# 03 – Linking pages to high-resolution scans

Every PPA page can be traced back to a TIFF / JPEG image on disk.  The helper
`corppa.utils.path_utils` knows how to construct those paths from IDs.  In
this notebook we will:

1. recap the identifier anatomy (work id → volume id → image filename),
2. resolve **one Gale page** to its relative image path, and
3. optionally display a thumbnail if the file is locally available.

> **Note**: as of April 2025 the helpers cover Gale volumes; HathiTrust and
> EEBO images will raise `NotImplementedError` until their path patterns are
> added.

In [None]:
import gzip, json, itertools, pathlib, pandas as pd
from corppa.utils import path_utils as pu
from pprint import pprint

DATA_DIR   = pathlib.Path('..') / 'shared_data' / 'ppa_corpus_2025-02-03_1308'
PAGES_FILE = DATA_DIR / 'ppa_pages.jsonl.gz'
META_CSV   = DATA_DIR / 'ppa_metadata.csv'

## 1  Identifier anatomy refresher

| level | example | meaning |
|-------|---------|---------|
| **work id** | `CW012706` | unique to a bibliographic item (title-level) |
| **page id** | `CW0127060085-p1` | volume (85) + page (1) |
| **HT id**   | `mdp.39015012345678` | HathiTrust volume id (when source = HathiTrust) |

`path_utils` provides small functions to hop between these layers without
memorising string hacks.

In [None]:
demo = 'mdp.39015012345678'
print('encode_htid →', pu.encode_htid(demo))
print('decode_htid →', pu.decode_htid(pu.encode_htid(demo)))

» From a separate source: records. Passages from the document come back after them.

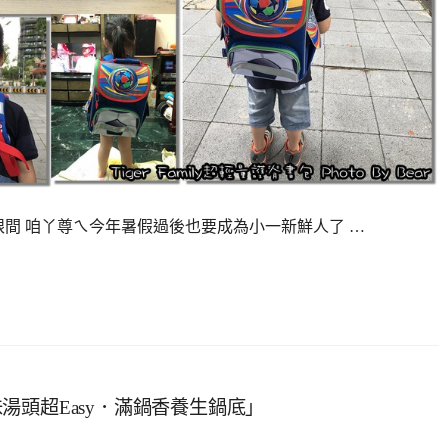
，一轉眼間 咱丫尊ㄟ今年暑假過後也要成為小一新鮮人了 …
頭超Easy．滿鍋香養生鍋底」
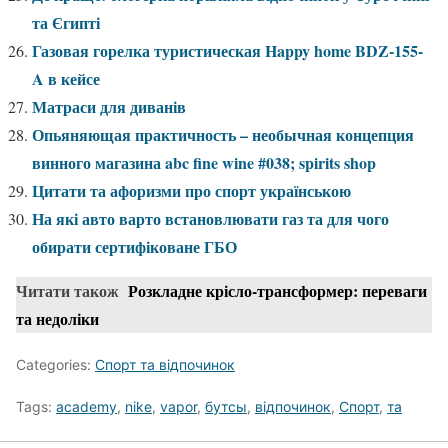
та Єгипті
Газовая горелка туристическая Happy home BDZ-155-
A в кейсе
Матраси для диванів
Опьяняющая практичность – необычная концепция
винного магазина abc fine wine #038; spirits shop
Цитати та афоризми про спорт українською
На які авто варто встановлювати газ та для чого
обирати сертифіковане ГБО
Читати також
Розкладне крісло-трансформер: переваги
та недоліки
Categories:
Спорт та відпочинок
Tags:
academy
,
nike
,
vapor
,
бутсы
,
відпочинок
,
Спорт
,
та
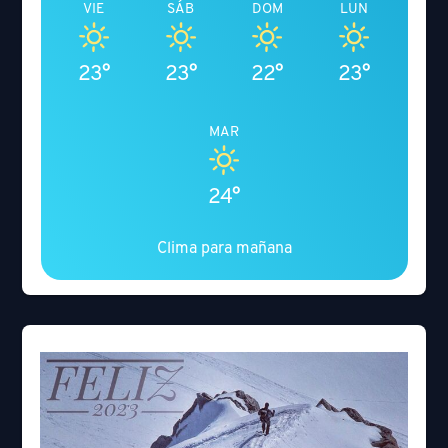
VIE
SÁB
DOM
LUN
23°
23°
22°
23°
MAR
24°
Clima para mañana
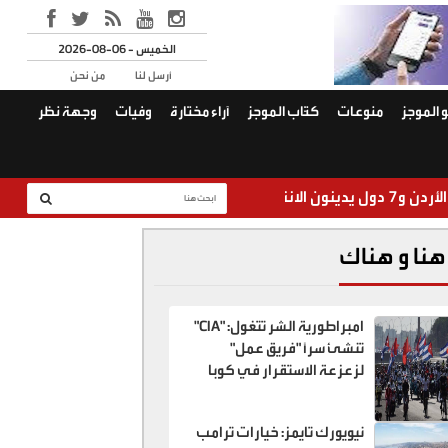
2026-08-06 - الخميس
أرسل لنا
من نحن
 الموجز
منوعات
كتّاب الموجز
آراء مختارة
وفيات
وجهة نظر
الجيش يضب
هنا و هناك
امبراطورية الشر تتغول: "CIA"
تنشئ سراً "فريق عمل"
لزعزعة الاستقرار في كوبا
نيويورك تايمز: خيارات ترامب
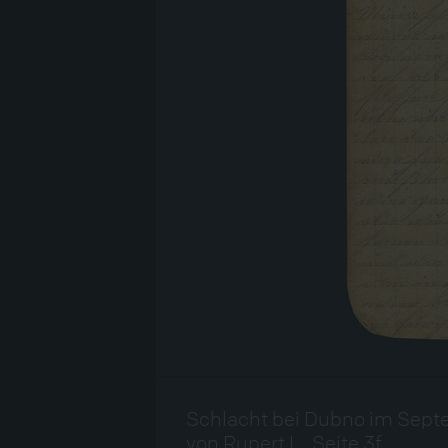
Schlacht bei Dubno im Sept
von Rupert L., Seite 3f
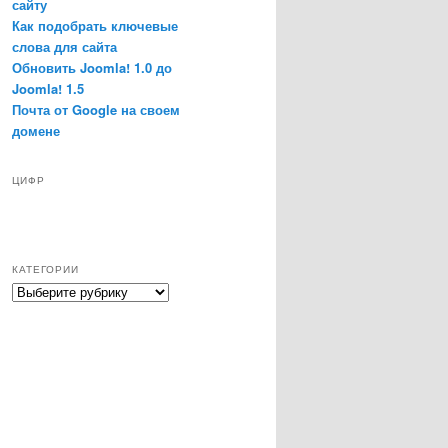
сайту
Как подобрать ключевые
слова для сайта
Обновить Joomla! 1.0 до
Joomla! 1.5
Почта от Google на своем
домене
ЦИФР
КАТЕГОРИИ
Категории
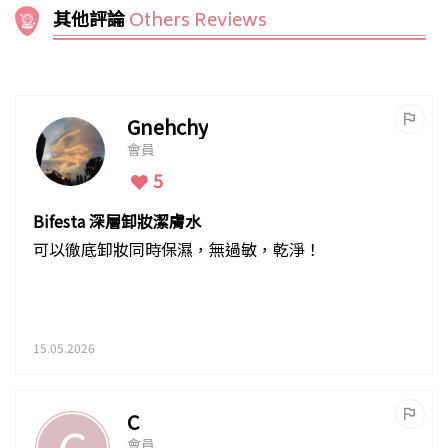
其他評論
Others Reviews
Gnehchy
會員
5
Bifesta 深層卸妝潔膚水
可以徹底卸妝同時保濕，無過敏，乾淨！
15.05.2026
C
會員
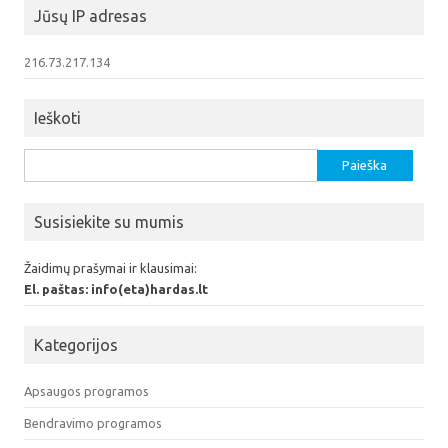
Jūsų IP adresas
216.73.217.134
Ieškoti
Ieškoti:
Susisiekite su mumis
Žaidimų prašymai ir klausimai:
El. paštas: info(eta)hardas.lt
Kategorijos
Apsaugos programos
Bendravimo programos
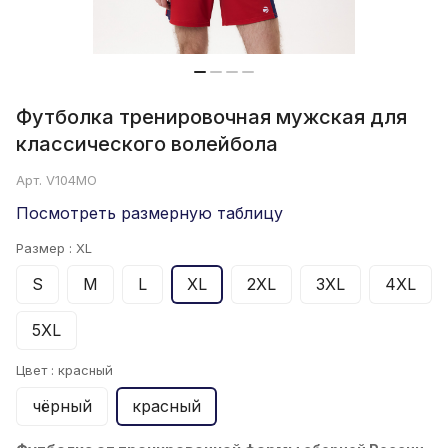
Футболка тренировочная мужская для
классического волейбола
Арт.
V104MO
Посмотреть размерную таблицу
Размер :
XL
S
M
L
XL
2XL
3XL
4XL
5XL
Цвет :
красный
чёрный
красный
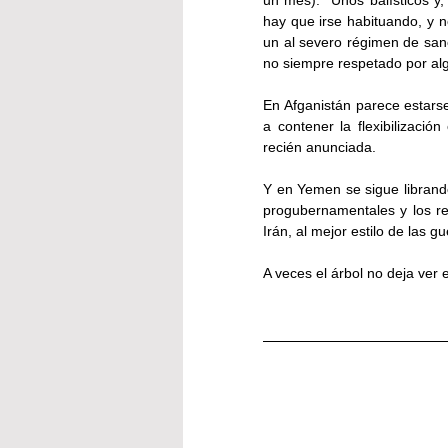
hay que irse habituando, y n
un al severo régimen de sanc
no siempre respetado por al
En Afganistán parece estarse
a contener la flexibilizació
recién anunciada.
Y en Yemen se sigue librando
progubernamentales y los reb
Irán, al mejor estilo de las g
A veces el árbol no deja ver 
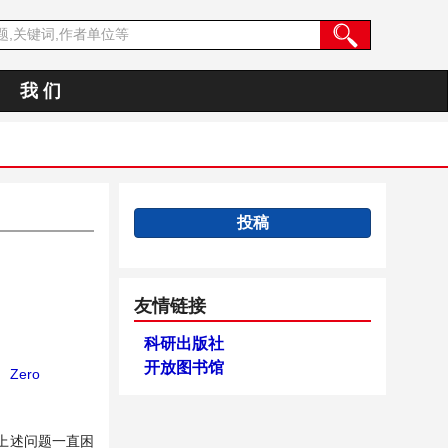
我 们
投稿
友情链接
科研出版社
开放图书馆
；
Zero
上述问题一直困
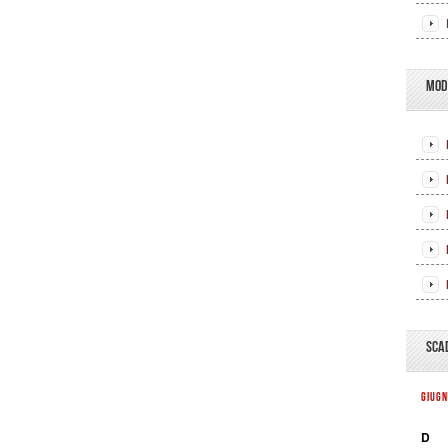
MOD
SCA
GIUG
D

## 2  Pick one **Gale** work so the path util can succeed

In [None]:
meta_df = pd.read_csv(META_CSV, dtype=str)
gale_work = meta_df.loc[meta_df['source'] == 'Gale', 'work_id'].iloc[0]
print('Chosen Gale work →', gale_work)

In [None]:
# grab its very first page
def iter_pages():
    with gzip.open(PAGES_FILE, 'rt', encoding='utf-8') as fh:
        for line in fh:
            yield json.loads(line)

page = next(p for p in iter_pages() if p['work_id'] == gale_work)
pprint({k: page[k] for k in ('id', 'label', 'order')})

## 3  Resolve the image path

In [None]:
img_rel = pu.get_image_relpath(page['work_id'], page['order'])
print('Relative image path →', img_rel)

If your corpus includes the actual image directory (e.g. mounted under
`/shared_data/gale_images`), you can preview the scan:

In [None]:
# OPTIONAL: show a thumbnail if the file exists --
from PIL import Image, ImageOps
IMG_ROOT = pathlib.Path('../shared_data/')  # adjust for your setup

img_path = IMG_ROOT / img_rel
if img_path.exists():
    thumb = ImageOps.fit(Image.open(img_path), (400, 550))
    display(thumb)
else:
    print('Image file not found locally →', img_path)

### What did we just do?

1. **Selected** a Gale work because Gale image paths are implemented.
2. **Streamed** the large JSONL to grab its first page.
3. **Called** `get_image_relpath(work_id, order)` which internally
   * finds the *volume id* for that page,
   * derives the stub directory for Gale,
   * concatenates everything into `Gale/<stub>/<volume>/<order>.tif`.

You can now use the same helper inside data loaders, dashboards, or
annotation tools to pull the exact scan for any page.

---
**Next steps**

* Add HathiTrust & EEBO path rules to `path_utils.py` (PRs welcome!).